## Task goal
Every record should be copied exactly, and the images omitted.

## Data for processing
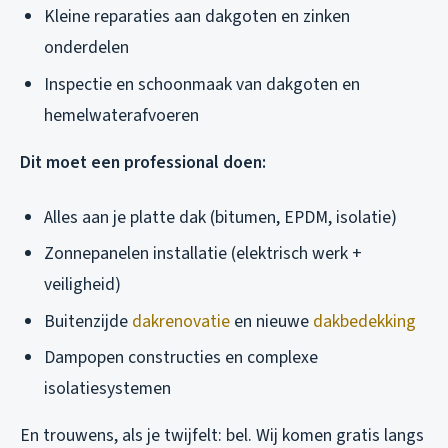
Kleine reparaties aan dakgoten en zinken
onderdelen
Inspectie en schoonmaak van dakgoten en
hemelwaterafvoeren
Dit moet een professional doen:
Alles aan je platte dak (bitumen, EPDM, isolatie)
Zonnepanelen installatie (elektrisch werk +
veiligheid)
Buitenzijde
dakrenovatie
en nieuwe
dakbedekking
Dampopen constructies en complexe
isolatiesystemen
En trouwens, als je twijfelt: bel. Wij komen gratis langs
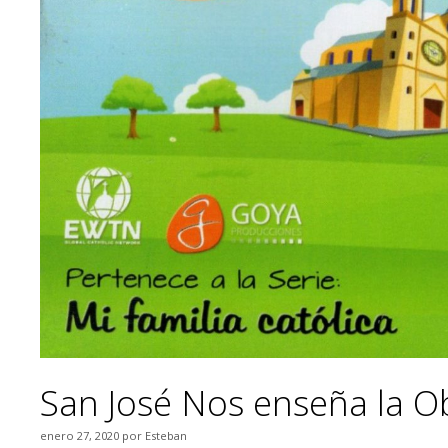
San José Nos enseña la O
enero 27, 2020
por
Esteban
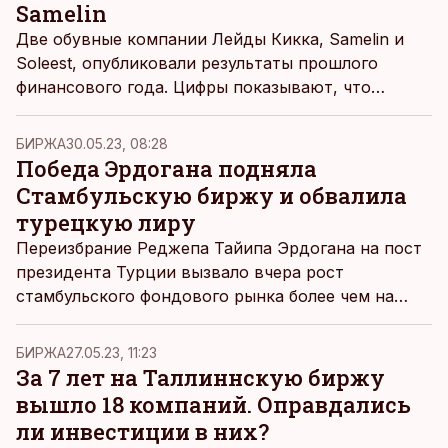
Samelin
Две обувные компании Лейды Кикка, Samelin и
Soleest, опубликовали результаты прошлого
финансового года. Цифры показывают, что
оборот и прибыль Soleest намного превышали
оборот и прибыль более известного Samelin.
БИРЖА
30.05.23, 08:28
Победа Эрдогана подняла
Стамбульскую биржу и обвалила
турецкую лиру
Переизбрание Реджепа Тайипа Эрдогана на пост
президента Турции вызвало вчера рост
стамбульского фондового рынка более чем на
четыре процента, а курс турецкой лиры упал при
этом до рекордно низкого уровня.
БИРЖА
27.05.23, 11:23
За 7 лет на Таллиннскую биржу
вышло 18 компаний. Оправдались
ли инвестиции в них?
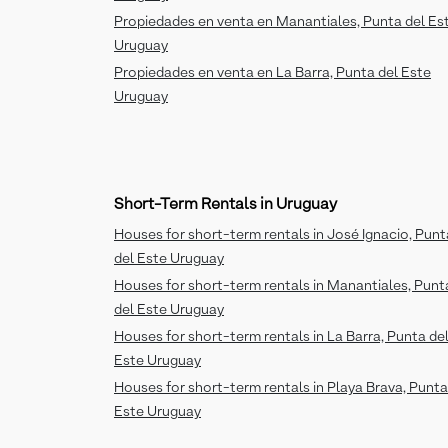
Propiedades en venta en Manantiales, Punta del Es
Uruguay
Propiedades en venta en La Barra, Punta del Este
Uruguay
Short-Term Rentals in Uruguay
Houses for short-term rentals in José Ignacio, Punt
del Este Uruguay
Houses for short-term rentals in Manantiales, Punt
del Este Uruguay
Houses for short-term rentals in La Barra, Punta de
Este Uruguay
Houses for short-term rentals in Playa Brava, Punta
Este Uruguay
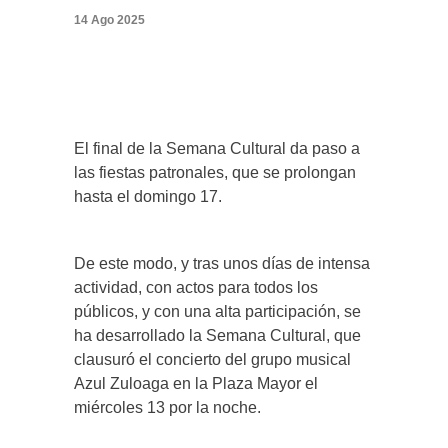
14 Ago 2025
El final de la Semana Cultural da paso a
las fiestas patronales, que se prolongan
hasta el domingo 17.
De este modo, y tras unos días de intensa
actividad, con actos para todos los
públicos, y con una alta participación, se
ha desarrollado la Semana Cultural, que
clausuró el concierto del grupo musical
Azul Zuloaga en la Plaza Mayor el
miércoles 13 por la noche.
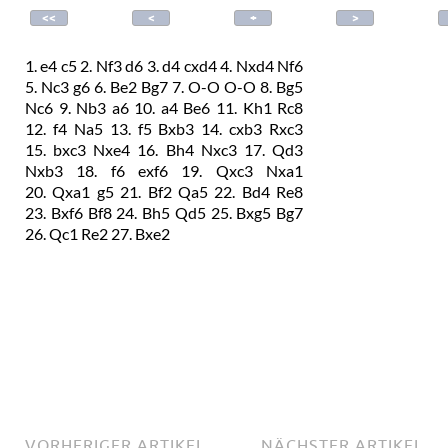
1.
e4
c5
2.
Nf3
d6
3.
d4
cxd4
4.
Nxd4
Nf6
5.
Nc3
g6
6.
Be2
Bg7
7.
O-O
O-O
8.
Bg5
Nc6
9.
Nb3
a6
10.
a4
Be6
11.
Kh1
Rc8
12.
f4
Na5
13.
f5
Bxb3
14.
cxb3
Rxc3
15.
bxc3
Nxe4
16.
Bh4
Nxc3
17.
Qd3
Nxb3
18.
f6
exf6
19.
Qxc3
Nxa1
20.
Qxa1
g5
21.
Bf2
Qa5
22.
Bd4
Re8
23.
Bxf6
Bf8
24.
Bh5
Qd5
25.
Bxg5
Bg7
26.
Qc1
Re2
27.
Bxe2
VORHERIGER ARTIKEL
NÄCHSTER ARTIKEL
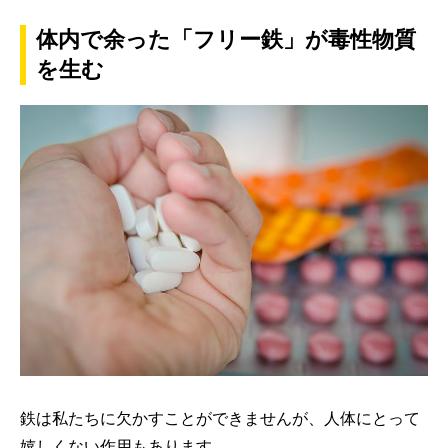
体内で余った「フリー鉄」が毒性物質
を生む
鉄は私たちに欠かすことができませんが、人体にとって
嬉しくない作用もあります。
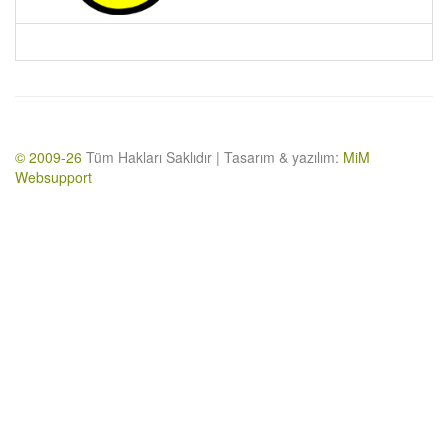
© 2009-26
Tüm Hakları Saklıdır | Tasarım & yazılım:
MiM
Websupport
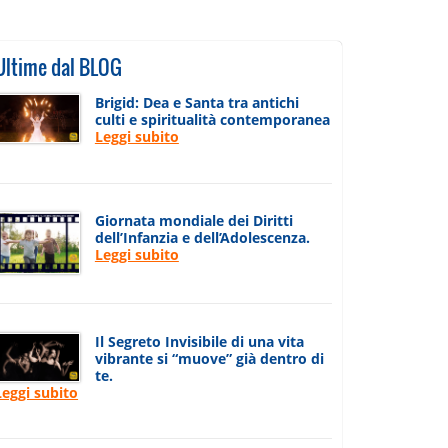
Ultime dal BLOG
Brigid: Dea e Santa tra antichi
culti e spiritualità contemporanea
Leggi subito
Giornata mondiale dei Diritti
dell’Infanzia e dell’Adolescenza.
Leggi subito
Il Segreto Invisibile di una vita
vibrante si “muove” già dentro di
te.
Leggi subito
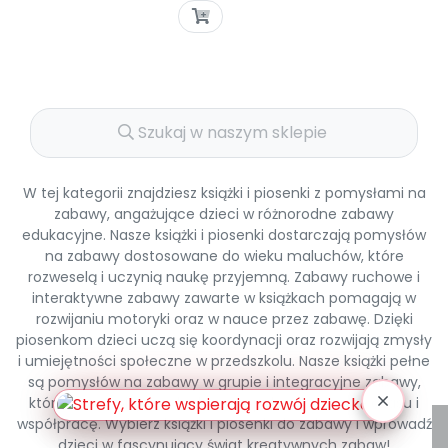
Pomoc
W tej kategorii znajdziesz książki i piosenki z pomysłami na
zabawy, angażujące dzieci w różnorodne zabawy
edukacyjne. Nasze książki i piosenki dostarczają pomysłów
na zabawy dostosowane do wieku maluchów, które
rozweselą i uczynią naukę przyjemną. Zabawy ruchowe i
interaktywne zabawy zawarte w książkach pomagają w
rozwijaniu motoryki oraz w nauce przez zabawę. Dzięki
piosenkom dzieci uczą się koordynacji oraz rozwijają zmysły
i umiejętności społeczne w przedszkolu. Nasze książki pełne
są pomysłów na zabawy w grupie i integracyjne zabawy,
które umożliwiają maluchom wspólne spędzanie czasu i
współpracę. Wybierz książki i piosenki do zabawy i wprowadź
dzieci w fascynujący świat kreatywnych zabaw!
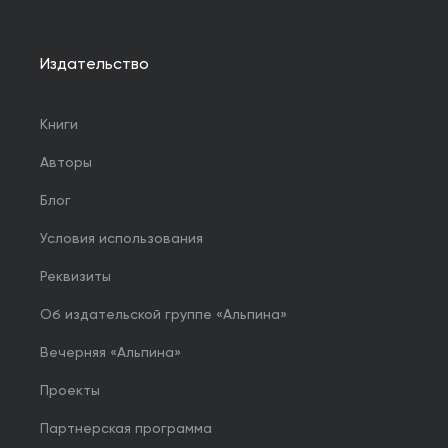
Издательство
Книги
Авторы
Блог
Условия использования
Реквизиты
Об издательской группе «Альпина»
Вечерняя «Альпина»
Проекты
Партнерская программа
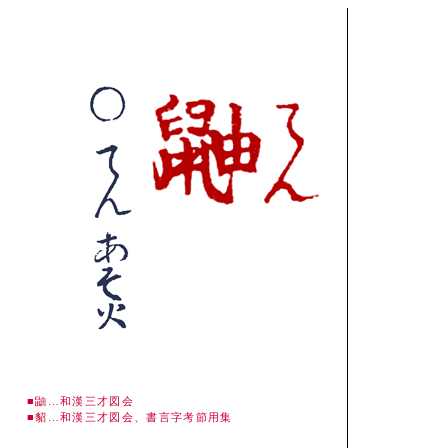
■鼬…和漢三才図会
■貂…和漢三才図会、書言字考節用集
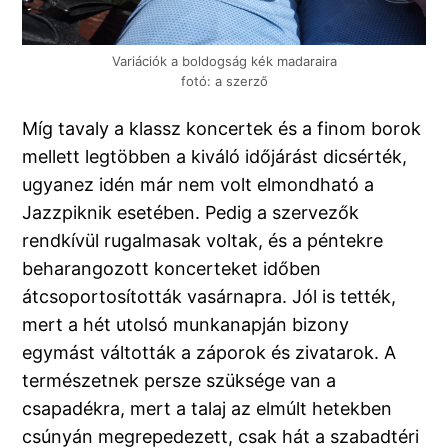
Variációk a boldogság kék madaraira
fotó: a szerző
Míg tavaly a klassz koncertek és a finom borok
mellett legtöbben a kiváló időjárást dicsérték,
ugyanez idén már nem volt elmondható a
Jazzpiknik esetében. Pedig a szervezők
rendkívül rugalmasak voltak, és a péntekre
beharangozott koncerteket időben
átcsoportosították vasárnapra. Jól is tették,
mert a hét utolsó munkanapján bizony
egymást váltották a záporok és zivatarok. A
természetnek persze szüksége van a
csapadékra, mert a talaj az elmúlt hetekben
csúnyán megrepedezett, csak hát a szabadtéri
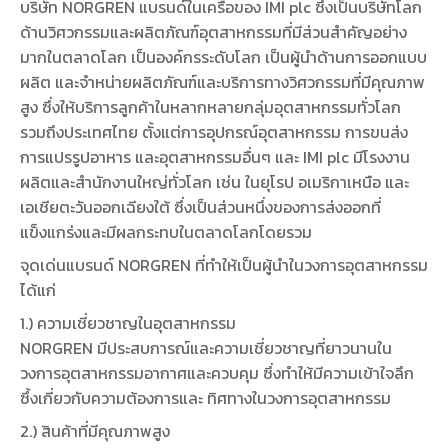
บริษัท NORGREN แบรนด์ในเครือของ IMI plc ซึ่งเป็นบริษัทโลก
ด้านวิศวกรรมและผลิตภัณฑ์อุตสาหกรรมที่มีส่วนสำคัญอย่าง
มากในตลาดโลก เป็นองค์กรระดับโลก เป็นผู้นำด้านการออกแบบ
ผลิต และจำหน่ายผลิตภัณฑ์และบริการทางวิศวกรรมที่มีคุณภาพ
สูง ซึ่งให้บริการลูกค้าในหลากหลายกลุ่มอุตสาหกรรมทั่วโลก
รวมถึงประเทศไทย ตั้งแต่การอุปกรณ์อุตสาหกรรม การขนส่ง
การแปรรูปอาหาร และอุตสาหกรรมอื่นๆ และ IMI plc มีโรงงาน
ผลิตและสำนักงานใหญ่ทั่วโลก เช่น ในยุโรป อเมริกาเหนือ และ
เอเชียตะวันออกเฉียงใต้ ซึ่งเป็นส่วนหนึ่งของการส่งออกที่
แข็งแกร่งและมีผลกระทบในตลาดโลกโดยรวม
จุดเด่นแบรนด์ NORGREN ที่ทำให้เป็นผู้นำในวงการอุตสาหกรรม
ได้แก่
1.) ความเชี่ยวชาญในอุตสาหกรรม
NORGREN มีประสบการณ์และความเชี่ยวชาญที่ยาวนานใน
วงการอุตสาหกรรมอากาศและควบคุม ซึ่งทำให้มีความเข้าใจลึก
ซึ้งเกี่ยวกับความต้องการและ ทิศทางในวงการอุตสาหกรรม
2.) สินค้าที่มีคุณภาพสูง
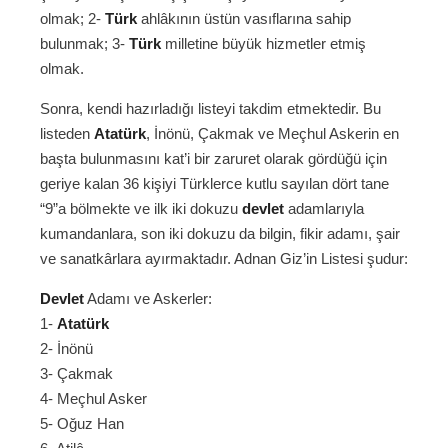
olmak; 2-
Türk
ahlâkının üstün vasıflarına sahip
bulunmak; 3-
Türk
milletine büyük hizmetler etmiş
olmak.
Sonra, kendi hazırladığı listeyi takdim etmektedir. Bu
listeden
Atatürk
, İnönü, Çakmak ve Meçhul Askerin en
başta bulunmasını kat’i bir zaruret olarak gördüğü için
geriye kalan 36 kişiyi Türklerce kutlu sayılan dört tane
“9”a bölmekte ve ilk iki dokuzu
devlet
adamlarıyla
kumandanlara, son iki dokuzu da bilgin, fikir adamı, şair
ve sanatkârlara ayırmaktadır. Adnan Giz’in Listesi şudur:
Devlet
Adamı ve Askerler:
1-
Atatürk
2- İnönü
3- Çakmak
4- Meçhul Asker
5- Oğuz Han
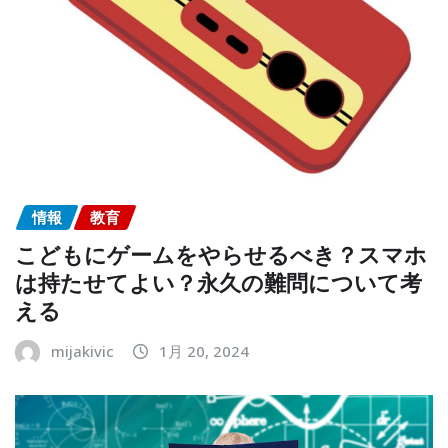
情報
教育
こどもにゲームをやらせるべき？スマホ
は持たせてよい？永久の難問について考
える
mijakivic
1月 20, 2024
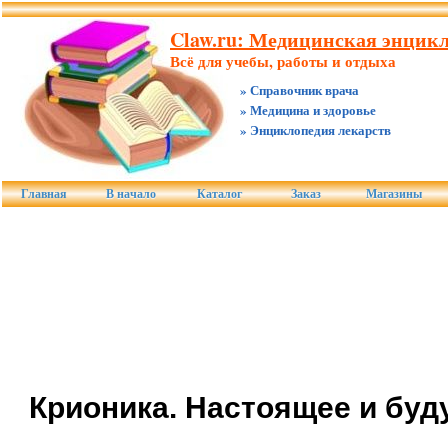
Claw.ru: Медицинская энцикл
Всё для учебы, работы и отдыха
» Справочник врача
» Медицина и здоровье
» Энциклопедия лекарств
Главная
В начало
Каталог
Заказ
Магазины
Крионика. Настоящее и буд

## Exercise answer
Kleine reparaties aan dakgoten en zinken
onderdelen
Inspectie en schoonmaak van dakgoten en
hemelwaterafvoeren
Dit moet een professional doen:
Alles aan je platte dak (bitumen, EPDM, isolatie)
Zonnepanelen installatie (elektrisch werk +
veiligheid)
Buitenzijde
dakrenovatie
en nieuwe
dakbedekking
Dampopen constructies en complexe
isolatiesystemen
En trouwens, als je twijfelt: bel. Wij komen gratis langs
San José Nos enseña la O
enero 27, 2020
por
Esteban
Samelin
Две обувные компании Лейды Кикка, Samelin и
Soleest, опубликовали результаты прошлого
финансового года. Цифры показывают, что
оборот и прибыль Soleest намного превышали
оборот и прибыль более известного Samelin.
БИРЖА
30.05.23, 08:28
Победа Эрдогана подняла
Стамбульскую биржу и обвалила
турецкую лиру
Переизбрание Реджепа Тайипа Эрдогана на пост
президента Турции вызвало вчера рост
стамбульского фондового рынка более чем на
четыре процента, а курс турецкой лиры упал при
этом до рекордно низкого уровня.
БИРЖА
27.05.23, 11:23
За 7 лет на Таллиннскую биржу
вышло 18 компаний. Оправдались
ли инвестиции в них?
Propiedades en venta en Manantiales, Punta del Es
Uruguay
Propiedades en venta en La Barra, Punta del Este
Uruguay
Short-Term Rentals in Uruguay
Houses for short-term rentals in José Ignacio, Punt
del Este Uruguay
Houses for short-term rentals in Manantiales, Punt
del Este Uruguay
Houses for short-term rentals in La Barra, Punta de
Este Uruguay
Houses for short-term rentals in Playa Brava, Punta
Este Uruguay
14 Ago 2025
El final de la Semana Cultural da paso a
las fiestas patronales, que se prolongan
hasta el domingo 17.
De este modo, y tras unos días de intensa
actividad, con actos para todos los
públicos, y con una alta participación, se
ha desarrollado la Semana Cultural, que
clausuró el concierto del grupo musical
Azul Zuloaga en la Plaza Mayor el
miércoles 13 por la noche.
1.
e4
c5
2.
Nf3
d6
3.
d4
cxd4
4.
Nxd4
Nf6
5.
Nc3
g6
6.
Be2
Bg7
7.
O-O
O-O
8.
Bg5
Nc6
9.
Nb3
a6
10.
a4
Be6
11.
Kh1
Rc8
12.
f4
Na5
13.
f5
Bxb3
14.
cxb3
Rxc3
15.
bxc3
Nxe4
16.
Bh4
Nxc3
17.
Qd3
Nxb3
18.
f6
exf6
19.
Qxc3
Nxa1
20.
Qxa1
g5
21.
Bf2
Qa5
22.
Bd4
Re8
23.
Bxf6
Bf8
24.
Bh5
Qd5
25.
Bxg5
Bg7
26.
Qc1
Re2
27.
Bxe2
VORHERIGER ARTIKEL
NÄCHSTER ARTIKEL
体内で余った「フリー鉄」が毒性物質
を生む
鉄は私たちに欠かすことができませんが、人体にとって
嬉しくない作用もあります。
© 2009-26
Tüm Hakları Saklıdır | Tasarım & yazılım:
MiM
Websupport
Ultime dal BLOG
Brigid: Dea e Santa tra antichi
culti e spiritualità contemporanea
Leggi subito
Giornata mondiale dei Diritti
dell’Infanzia e dell’Adolescenza.
Leggi subito
Il Segreto Invisibile di una vita
vibrante si “muove” già dentro di
te.
Leggi subito
Pomoc
W tej kategorii znajdziesz książki i piosenki z pomysłami na
zabawy, angażujące dzieci w różnorodne zabawy
edukacyjne. Nasze książki i piosenki dostarczają pomysłów
na zabawy dostosowane do wieku maluchów, które
rozweselą i uczynią naukę przyjemną. Zabawy ruchowe i
interaktywne zabawy zawarte w książkach pomagają w
rozwijaniu motoryki oraz w nauce przez zabawę. Dzięki
piosenkom dzieci uczą się koordynacji oraz rozwijają zmysły
i umiejętności społeczne w przedszkolu. Nasze książki pełne
są pomysłów na zabawy w grupie i integracyjne zabawy,
które umożliwiają maluchom wspólne spędzanie czasu i
współpracę. Wybierz książki i piosenki do zabawy i wprowadź
dzieci w fascynujący świat kreatywnych zabaw!
Издательство
Книги
Авторы
Блог
Условия использования
Реквизиты
Об издательской группе «Альпина»
Вечерняя «Альпина»
Проекты
Партнерская программа
■鼬…和漢三才図会
■貂…和漢三才図会、書言字考節用集
Variációk a boldogság kék madaraira
fotó: a szerző
Míg tavaly a klassz koncertek és a finom borok
mellett legtöbben a kiváló időjárást dicsérték,
ugyanez idén már nem volt elmondható a
Jazzpiknik esetében. Pedig a szervezők
rendkívül rugalmasak voltak, és a péntekre
beharangozott koncerteket időben
átcsoportosították vasárnapra. Jól is tették,
mert a hét utolsó munkanapján bizony
egymást váltották a záporok és zivatarok. A
természetnek persze szüksége van a
csapadékra, mert a talaj az elmúlt hetekben
csúnyán megrepedezett, csak hát a szabadtéri
บริษัท NORGREN แบรนด์ในเครือของ IMI plc ซึ่งเป็นบริษัทโลก
ด้านวิศวกรรมและผลิตภัณฑ์อุตสาหกรรมที่มีส่วนสำคัญอย่าง
มากในตลาดโลก เป็นองค์กรระดับโลก เป็นผู้นำด้านการออกแบบ
ผลิต และจำหน่ายผลิตภัณฑ์และบริการทางวิศวกรรมที่มีคุณภาพ
สูง ซึ่งให้บริการลูกค้าในหลากหลายกลุ่มอุตสาหกรรมทั่วโลก
รวมถึงประเทศไทย ตั้งแต่การอุปกรณ์อุตสาหกรรม การขนส่ง
การแปรรูปอาหาร และอุตสาหกรรมอื่นๆ และ IMI plc มีโรงงาน
ผลิตและสำนักงานใหญ่ทั่วโลก เช่น ในยุโรป อเมริกาเหนือ และ
เอเชียตะวันออกเฉียงใต้ ซึ่งเป็นส่วนหนึ่งของการส่งออกที่
แข็งแกร่งและมีผลกระทบในตลาดโลกโดยรวม
จุดเด่นแบรนด์ NORGREN ที่ทำให้เป็นผู้นำในวงการอุตสาหกรรม
ได้แก่
1.) ความเชี่ยวชาญในอุตสาหกรรม
NORGREN มีประสบการณ์และความเชี่ยวชาญที่ยาวนานใน
วงการอุตสาหกรรมอากาศและควบคุม ซึ่งทำให้มีความเข้าใจลึก
ซึ้งเกี่ยวกับความต้องการและ ทิศทางในวงการอุตสาหกรรม
2.) สินค้าที่มีคุณภาพสูง
olmak; 2-
Türk
ahlâkının üstün vasıflarına sahip
bulunmak; 3-
Türk
milletine büyük hizmetler etmiş
olmak.
Sonra, kendi hazırladığı listeyi takdim etmektedir. Bu
listeden
Atatürk
, İnönü, Çakmak ve Meçhul Askerin en
başta bulunmasını kat’i bir zaruret olarak gördüğü için
geriye kalan 36 kişiyi Türklerce kutlu sayılan dört tane
“9”a bölmekte ve ilk iki dokuzu
devlet
adamlarıyla
kumandanlara, son iki dokuzu da bilgin, fikir adamı, şair
ve sanatkârlara ayırmaktadır. Adnan Giz’in Listesi şudur:
Devlet
Adamı ve Askerler:
1-
Atatürk
2- İnönü
3- Çakmak
4- Meçhul Asker
5- Oğuz Han
情報
教育
こどもにゲームをやらせるべき？スマホ
は持たせてよい？永久の難問について考
える
mijakivic
1月 20, 2024
Claw.ru: Медицинская энцикл
Всё для учебы, работы и отдыха
» Справочник врача
» Медицина и здоровье
» Энциклопедия лекарств
Главная
В начало
Каталог
Заказ
Магазины
Крионика. Настоящее и буд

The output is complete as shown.